Exercise aim:
In the data below, find the line with "En Chocó se celebra día del niño" and the line with "ASORTYMENTU", then restate both and every line between them exactly, minus the pictures.

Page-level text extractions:
────────────────────

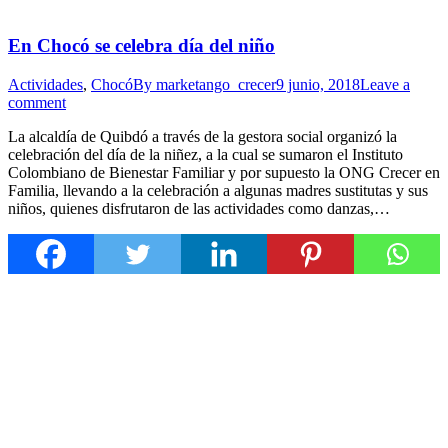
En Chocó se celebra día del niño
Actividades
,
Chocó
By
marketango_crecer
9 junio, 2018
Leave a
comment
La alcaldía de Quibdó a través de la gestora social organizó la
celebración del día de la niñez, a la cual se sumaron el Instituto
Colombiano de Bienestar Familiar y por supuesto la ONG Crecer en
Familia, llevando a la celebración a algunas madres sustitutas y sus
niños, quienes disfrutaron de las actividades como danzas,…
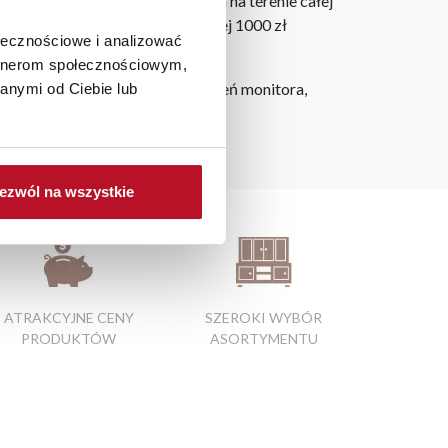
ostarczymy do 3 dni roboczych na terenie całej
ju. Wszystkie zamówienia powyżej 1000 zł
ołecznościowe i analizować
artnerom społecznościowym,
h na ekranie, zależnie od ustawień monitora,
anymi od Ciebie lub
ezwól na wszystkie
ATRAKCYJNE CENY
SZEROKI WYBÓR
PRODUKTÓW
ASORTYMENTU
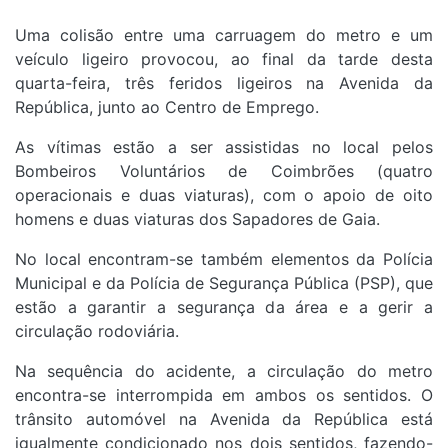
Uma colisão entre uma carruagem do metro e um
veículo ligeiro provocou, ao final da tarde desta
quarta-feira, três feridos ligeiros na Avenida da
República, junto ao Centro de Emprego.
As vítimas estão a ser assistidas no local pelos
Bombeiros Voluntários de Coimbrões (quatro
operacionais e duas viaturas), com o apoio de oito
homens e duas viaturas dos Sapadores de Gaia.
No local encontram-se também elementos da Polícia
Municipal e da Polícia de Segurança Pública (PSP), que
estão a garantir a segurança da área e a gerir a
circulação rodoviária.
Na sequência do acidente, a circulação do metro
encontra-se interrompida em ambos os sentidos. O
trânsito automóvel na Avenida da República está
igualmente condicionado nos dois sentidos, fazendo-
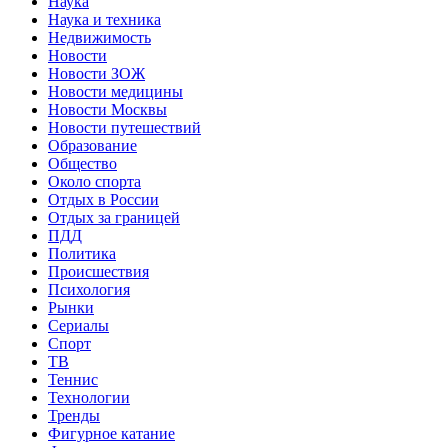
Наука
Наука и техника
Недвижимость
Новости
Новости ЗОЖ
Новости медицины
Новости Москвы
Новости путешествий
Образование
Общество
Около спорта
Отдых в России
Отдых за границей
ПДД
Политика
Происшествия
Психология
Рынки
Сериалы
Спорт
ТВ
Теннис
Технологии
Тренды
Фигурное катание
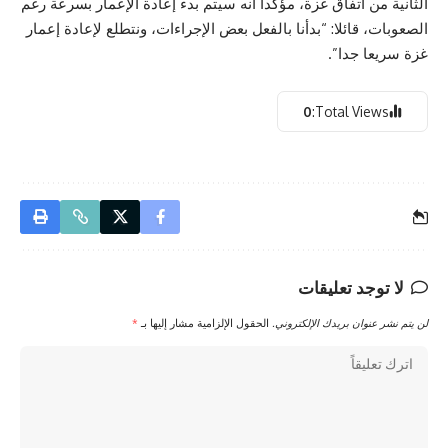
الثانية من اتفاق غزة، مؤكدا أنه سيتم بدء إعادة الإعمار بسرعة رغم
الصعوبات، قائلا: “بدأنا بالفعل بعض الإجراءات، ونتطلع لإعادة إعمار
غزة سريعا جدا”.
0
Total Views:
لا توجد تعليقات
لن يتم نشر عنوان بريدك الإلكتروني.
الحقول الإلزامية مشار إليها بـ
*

────────────────────

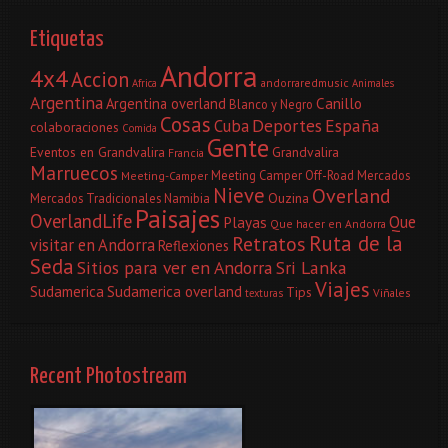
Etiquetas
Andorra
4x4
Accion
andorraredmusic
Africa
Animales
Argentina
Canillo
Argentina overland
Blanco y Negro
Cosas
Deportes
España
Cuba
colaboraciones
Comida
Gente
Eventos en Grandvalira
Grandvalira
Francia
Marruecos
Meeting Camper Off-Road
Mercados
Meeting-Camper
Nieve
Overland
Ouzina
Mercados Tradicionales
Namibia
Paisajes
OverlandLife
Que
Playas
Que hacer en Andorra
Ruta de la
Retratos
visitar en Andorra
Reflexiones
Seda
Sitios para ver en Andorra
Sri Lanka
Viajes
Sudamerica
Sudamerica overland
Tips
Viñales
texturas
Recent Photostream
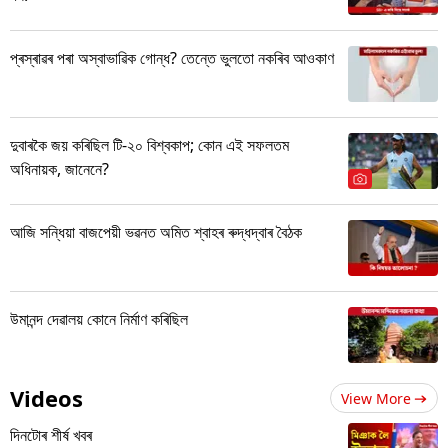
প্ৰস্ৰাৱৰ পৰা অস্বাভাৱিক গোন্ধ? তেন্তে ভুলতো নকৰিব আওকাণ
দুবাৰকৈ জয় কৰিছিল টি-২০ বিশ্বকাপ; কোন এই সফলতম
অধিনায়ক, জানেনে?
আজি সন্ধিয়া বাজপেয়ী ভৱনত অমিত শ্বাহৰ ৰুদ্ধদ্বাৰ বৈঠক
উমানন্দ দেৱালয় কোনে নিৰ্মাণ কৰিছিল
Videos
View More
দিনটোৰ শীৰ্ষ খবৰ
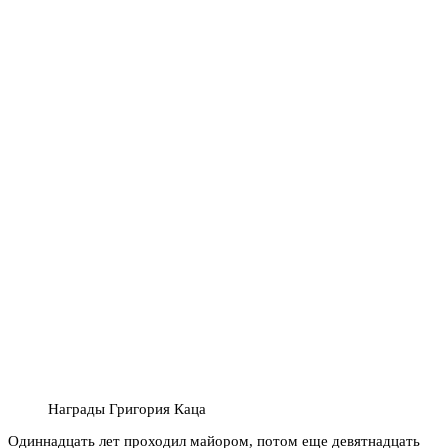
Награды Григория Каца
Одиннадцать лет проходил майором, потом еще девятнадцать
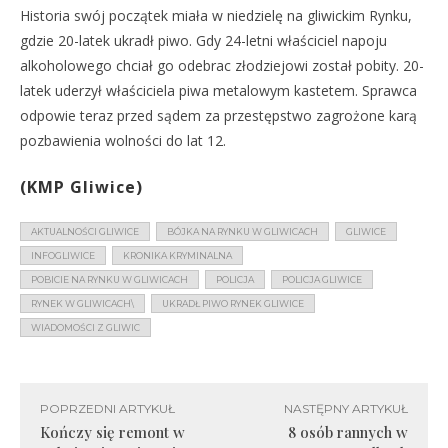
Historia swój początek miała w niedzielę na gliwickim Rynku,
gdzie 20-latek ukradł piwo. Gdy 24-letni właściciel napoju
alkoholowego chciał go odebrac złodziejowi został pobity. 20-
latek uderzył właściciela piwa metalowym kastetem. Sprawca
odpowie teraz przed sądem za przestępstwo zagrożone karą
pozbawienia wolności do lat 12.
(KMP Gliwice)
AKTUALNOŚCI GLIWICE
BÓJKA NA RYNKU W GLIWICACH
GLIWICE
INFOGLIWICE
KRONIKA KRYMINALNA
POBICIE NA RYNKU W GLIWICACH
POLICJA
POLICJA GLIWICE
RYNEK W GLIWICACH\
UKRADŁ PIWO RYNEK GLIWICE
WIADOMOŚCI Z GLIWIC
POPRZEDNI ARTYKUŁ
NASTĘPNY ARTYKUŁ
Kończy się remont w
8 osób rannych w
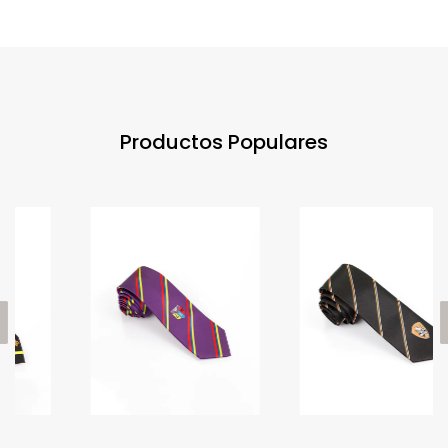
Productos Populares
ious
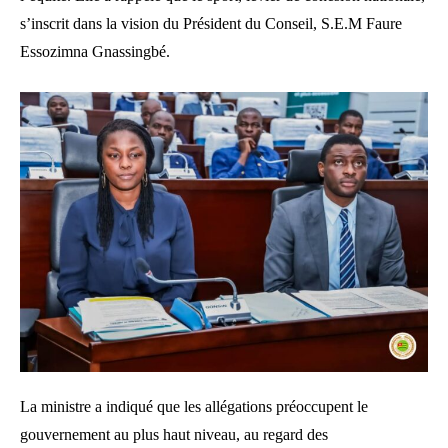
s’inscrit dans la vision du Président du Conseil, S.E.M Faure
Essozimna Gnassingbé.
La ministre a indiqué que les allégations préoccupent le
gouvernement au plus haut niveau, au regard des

────────────────────

Result below:
En Chocó se celebra día del niño
Actividades
,
Chocó
By
marketango_crecer
9 junio, 2018
Leave a
comment
La alcaldía de Quibdó a través de la gestora social organizó la
celebración del día de la niñez, a la cual se sumaron el Instituto
Colombiano de Bienestar Familiar y por supuesto la ONG Crecer en
Familia, llevando a la celebración a algunas madres sustitutas y sus
niños, quienes disfrutaron de las actividades como danzas,…
ostarczymy do 3 dni roboczych na terenie całej
ju. Wszystkie zamówienia powyżej 1000 zł
ołecznościowe i analizować
artnerom społecznościowym,
h na ekranie, zależnie od ustawień monitora,
anymi od Ciebie lub
ezwól na wszystkie
ATRAKCYJNE CENY
SZEROKI WYBÓR
PRODUKTÓW
ASORTYMENTU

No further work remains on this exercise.